Equally forgotten are her many statements that her work was to help Hindus to become better Hindus, Muslims to become better Muslims and Christians to become better Christians. After relief to the dying she brought relief to abandoned infants by offering them for adoption. In that work, her Sisters were careful to respect the religion of their parents. I myself am aware of at least two cases of the Sisters refusing to let Christian couples adopt the children they wanted because their mothers were Hindus. The adoptive parents were told that the infants had a right to be brought up in the religion of their mothers.

 

It is in this simplicity that one has to search for the legacy of Mother Teresa. A clear ideological stand on her work was beyond her capacity. So instead of such clarity, one sees in her a commitment to the poor. She was a doer, not a thinker. She considered it her duty to serve the poor. The means she knew was relief.

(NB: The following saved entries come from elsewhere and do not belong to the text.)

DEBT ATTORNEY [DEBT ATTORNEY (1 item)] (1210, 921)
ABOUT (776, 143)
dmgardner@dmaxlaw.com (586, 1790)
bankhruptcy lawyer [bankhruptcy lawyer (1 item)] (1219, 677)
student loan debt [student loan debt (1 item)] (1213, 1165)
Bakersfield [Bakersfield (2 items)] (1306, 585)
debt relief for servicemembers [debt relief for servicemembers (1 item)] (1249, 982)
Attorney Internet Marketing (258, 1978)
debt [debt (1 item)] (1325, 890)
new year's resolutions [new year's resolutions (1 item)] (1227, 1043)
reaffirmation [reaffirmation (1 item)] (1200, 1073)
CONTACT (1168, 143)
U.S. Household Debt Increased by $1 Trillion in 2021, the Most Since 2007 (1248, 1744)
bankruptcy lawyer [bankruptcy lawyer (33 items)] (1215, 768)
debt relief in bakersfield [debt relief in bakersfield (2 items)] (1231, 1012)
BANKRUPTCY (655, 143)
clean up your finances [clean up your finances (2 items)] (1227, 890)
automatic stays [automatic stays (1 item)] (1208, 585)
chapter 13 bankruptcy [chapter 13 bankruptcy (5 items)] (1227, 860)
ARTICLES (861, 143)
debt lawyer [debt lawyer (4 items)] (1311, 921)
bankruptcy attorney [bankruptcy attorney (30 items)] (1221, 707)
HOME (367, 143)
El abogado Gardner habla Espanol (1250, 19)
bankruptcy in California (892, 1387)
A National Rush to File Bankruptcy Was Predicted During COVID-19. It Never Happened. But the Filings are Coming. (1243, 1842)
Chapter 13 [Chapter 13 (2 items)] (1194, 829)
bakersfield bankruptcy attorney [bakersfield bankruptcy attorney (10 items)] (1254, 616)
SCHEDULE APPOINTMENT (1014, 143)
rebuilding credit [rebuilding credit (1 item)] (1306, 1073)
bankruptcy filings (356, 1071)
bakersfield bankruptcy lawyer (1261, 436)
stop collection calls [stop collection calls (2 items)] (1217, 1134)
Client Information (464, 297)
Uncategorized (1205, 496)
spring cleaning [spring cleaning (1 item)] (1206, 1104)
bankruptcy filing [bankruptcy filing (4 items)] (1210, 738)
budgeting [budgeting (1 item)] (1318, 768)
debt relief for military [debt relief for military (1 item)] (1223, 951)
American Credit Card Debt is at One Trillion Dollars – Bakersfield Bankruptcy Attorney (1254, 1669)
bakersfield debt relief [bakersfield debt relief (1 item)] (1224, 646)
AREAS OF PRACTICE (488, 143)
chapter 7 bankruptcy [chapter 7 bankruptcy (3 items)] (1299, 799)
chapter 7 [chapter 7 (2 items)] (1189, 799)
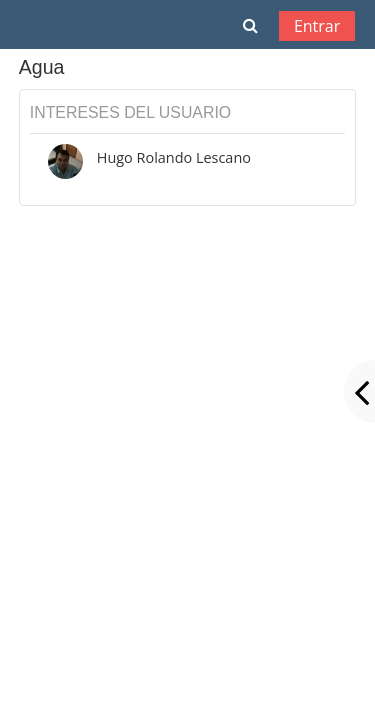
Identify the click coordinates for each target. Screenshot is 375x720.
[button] (250, 25)
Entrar (317, 26)
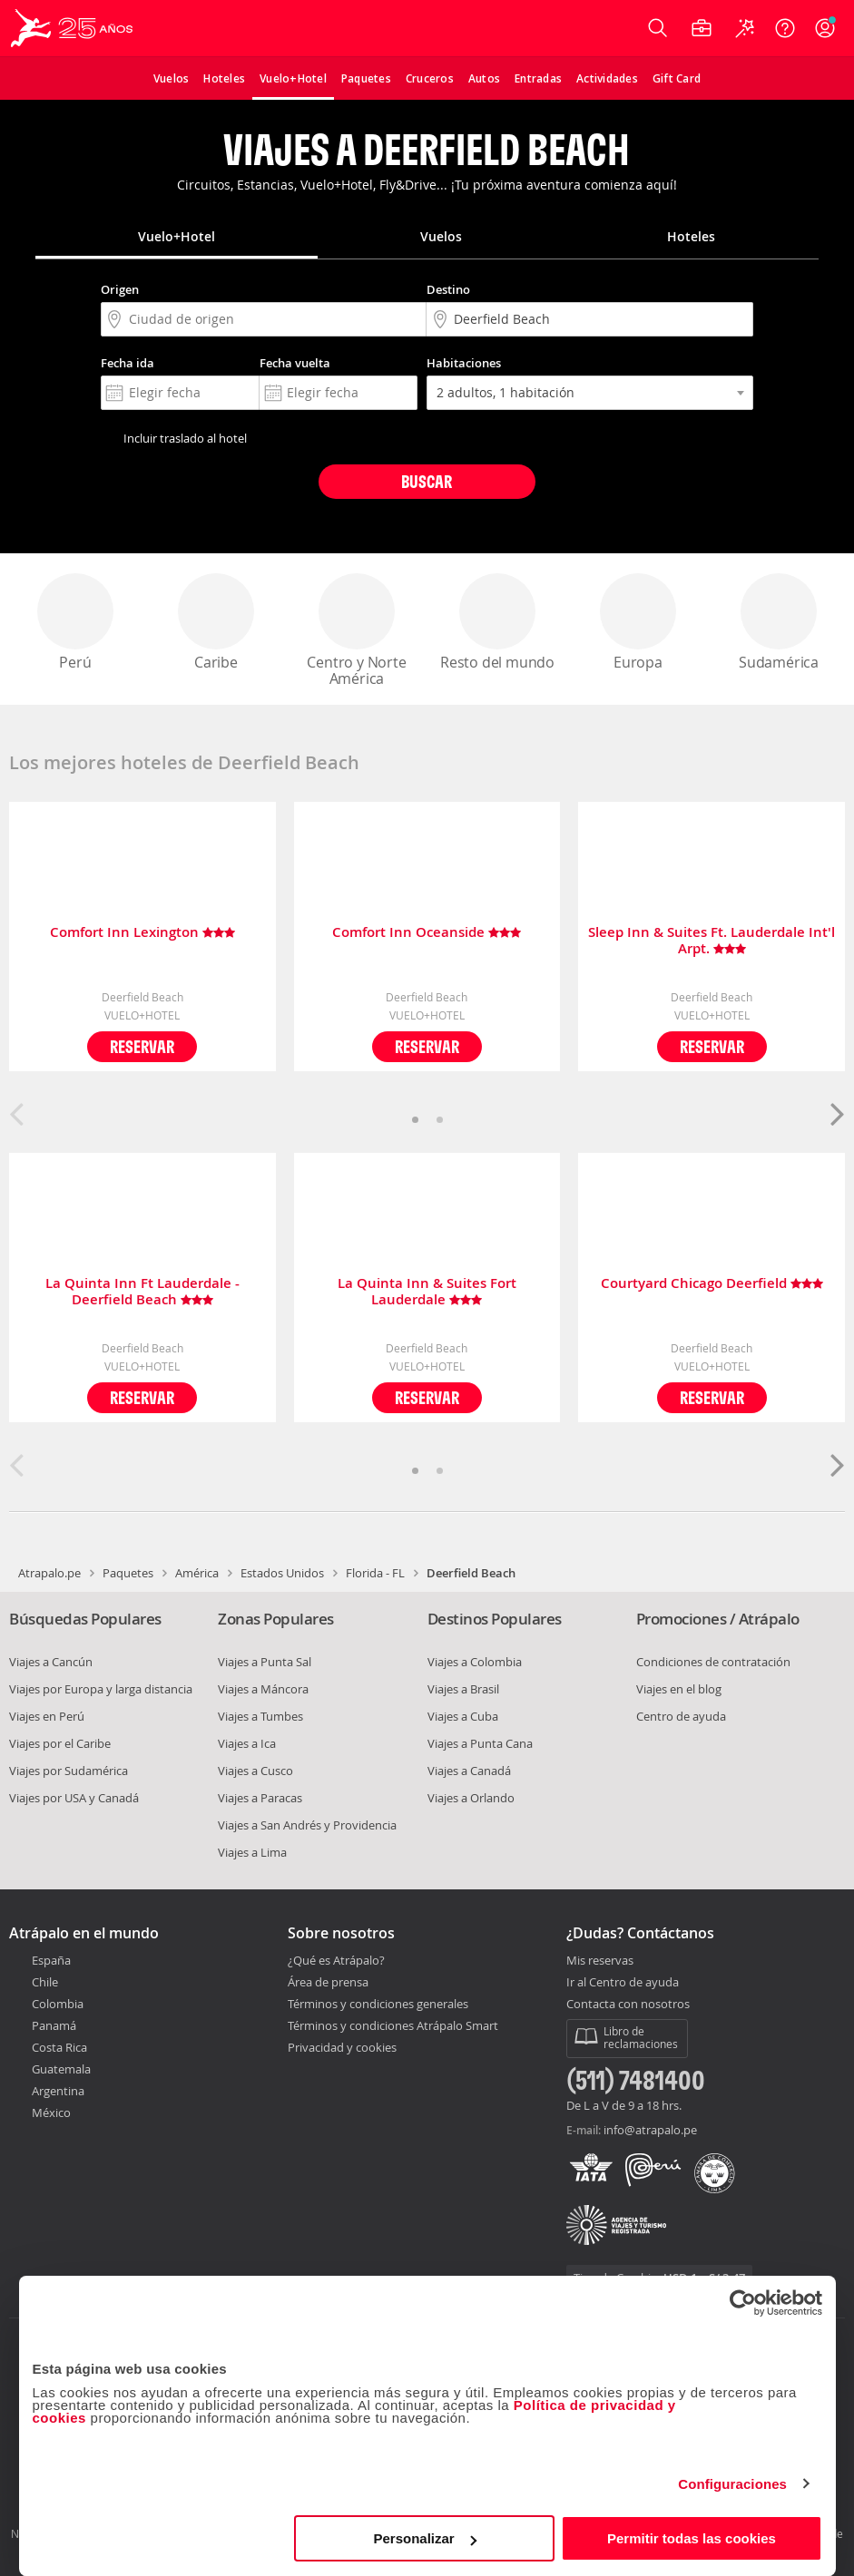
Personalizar (425, 2538)
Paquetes (128, 1573)
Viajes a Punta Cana (480, 1743)
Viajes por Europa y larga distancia (100, 1689)
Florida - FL (375, 1573)
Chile (45, 1982)
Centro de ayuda (681, 1716)
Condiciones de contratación (713, 1662)
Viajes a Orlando (471, 1798)
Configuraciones (732, 2484)
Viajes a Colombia (474, 1662)
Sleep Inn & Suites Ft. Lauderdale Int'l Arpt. (711, 940)
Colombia (57, 2003)
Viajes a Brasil (463, 1689)
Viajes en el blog (678, 1689)
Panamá (54, 2025)
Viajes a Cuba (462, 1716)
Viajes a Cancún (51, 1662)
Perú (75, 622)
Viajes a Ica (247, 1743)
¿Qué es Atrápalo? (336, 1960)
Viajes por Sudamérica (68, 1770)
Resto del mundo (497, 622)
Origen (120, 289)
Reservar (142, 1046)
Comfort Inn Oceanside (426, 933)
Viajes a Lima (252, 1852)
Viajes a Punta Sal (264, 1662)
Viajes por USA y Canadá (74, 1798)
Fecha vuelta (295, 363)
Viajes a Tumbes (260, 1716)
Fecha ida (127, 363)
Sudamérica (778, 622)
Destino (448, 289)
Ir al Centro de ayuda (622, 1983)
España (51, 1960)
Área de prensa (328, 1982)
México (51, 2112)
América (197, 1573)
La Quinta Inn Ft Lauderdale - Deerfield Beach (142, 1291)
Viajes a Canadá (469, 1770)
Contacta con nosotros (628, 2004)
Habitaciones (464, 363)
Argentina (58, 2091)
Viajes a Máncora (263, 1689)
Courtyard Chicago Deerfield (712, 1284)
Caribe (216, 622)
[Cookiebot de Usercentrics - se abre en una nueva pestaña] (742, 2303)
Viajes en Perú (46, 1716)
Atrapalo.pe (49, 1573)
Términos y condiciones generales (378, 2003)
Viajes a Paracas (260, 1798)
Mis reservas (599, 1961)
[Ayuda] (785, 28)
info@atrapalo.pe (650, 2130)
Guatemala (61, 2069)
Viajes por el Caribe (60, 1743)
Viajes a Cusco (255, 1770)
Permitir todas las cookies (691, 2538)
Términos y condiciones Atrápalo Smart (393, 2025)
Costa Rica (59, 2047)
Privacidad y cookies (342, 2047)
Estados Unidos (282, 1573)
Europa (638, 622)
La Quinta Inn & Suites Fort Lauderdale (427, 1291)
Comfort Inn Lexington (142, 933)
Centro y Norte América (356, 630)
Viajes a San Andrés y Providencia (307, 1825)
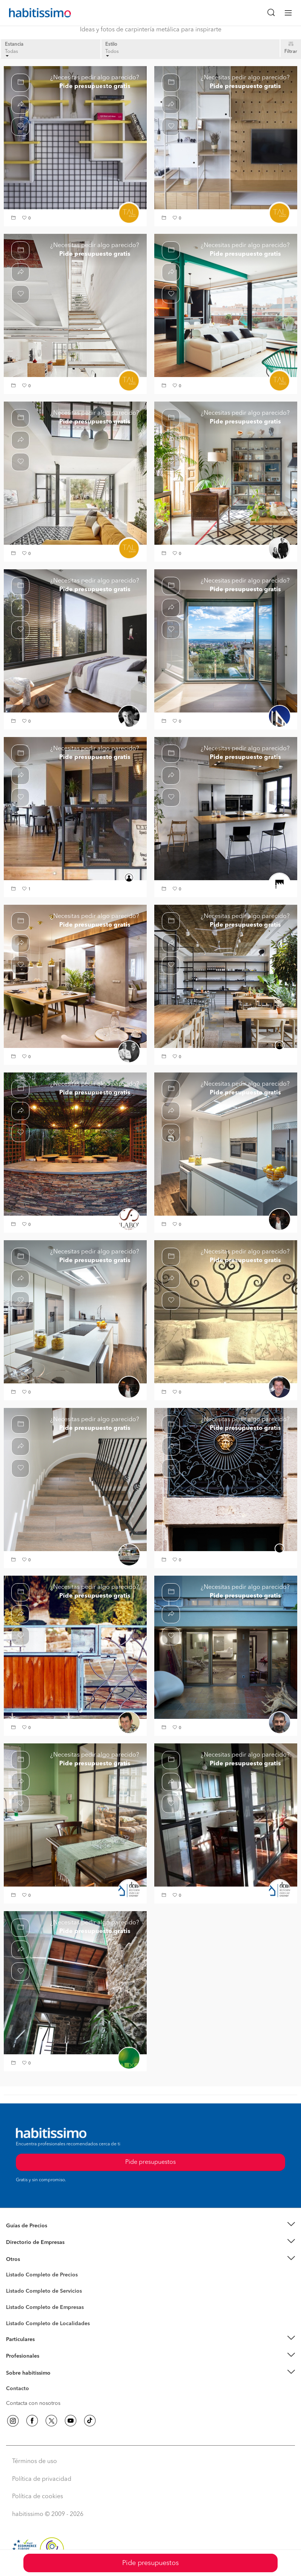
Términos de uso (34, 2462)
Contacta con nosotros (33, 2403)
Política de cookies (37, 2497)
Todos (112, 53)
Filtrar (290, 51)
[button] (14, 218)
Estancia (14, 44)
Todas (11, 53)
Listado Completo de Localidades (48, 2323)
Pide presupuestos (150, 2563)
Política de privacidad (41, 2479)
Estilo (111, 44)
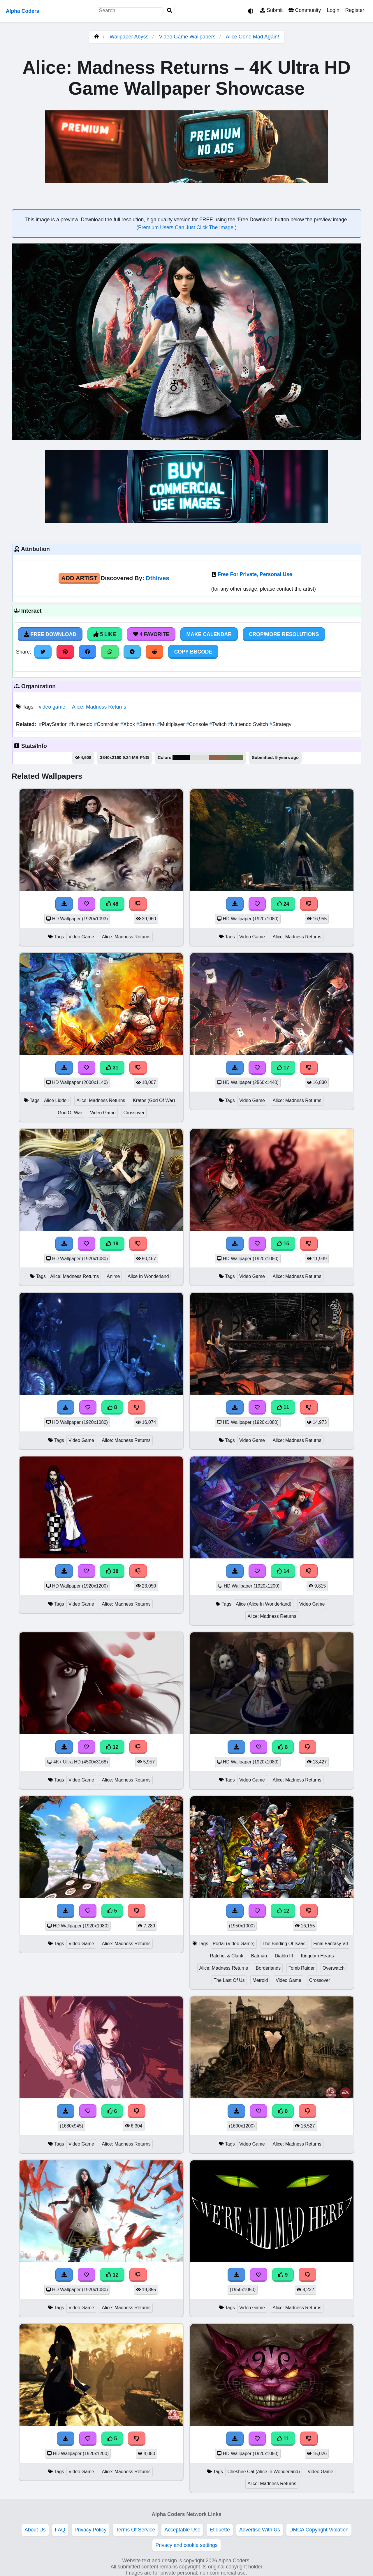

She was a simple soul who did not elaborate her thinking. She went where relief was required.

 

In the context of the Partition and the stench of death that was the lot of thousands of refugees in Kolkata because of corruption she assisted them to die with dignity. She was not ready to allow them to die of neglect. They had a right to die as human beings. As need arose she extended that help also to the infants who were in danger of being abandoned.

 

She never asked why they were abandoned and who was responsible for it. They were deprived of their dignity and she provided relief to them. She never gave discourses on justice or structural violence. All that she knew was that they deserved to die as human beings. When she saw infants abandoned by their parents, she knew that they too had a right to live as human beings. She did not have an understanding of human rights but she knew that human beings had a right to the minimum dignity. So at a time when human rights of the poor are violated with impunity her legacy is her stand that human beings have a right to die with dignity.

 

The author is Director, North Eastern Social Research Centre, Guwahati.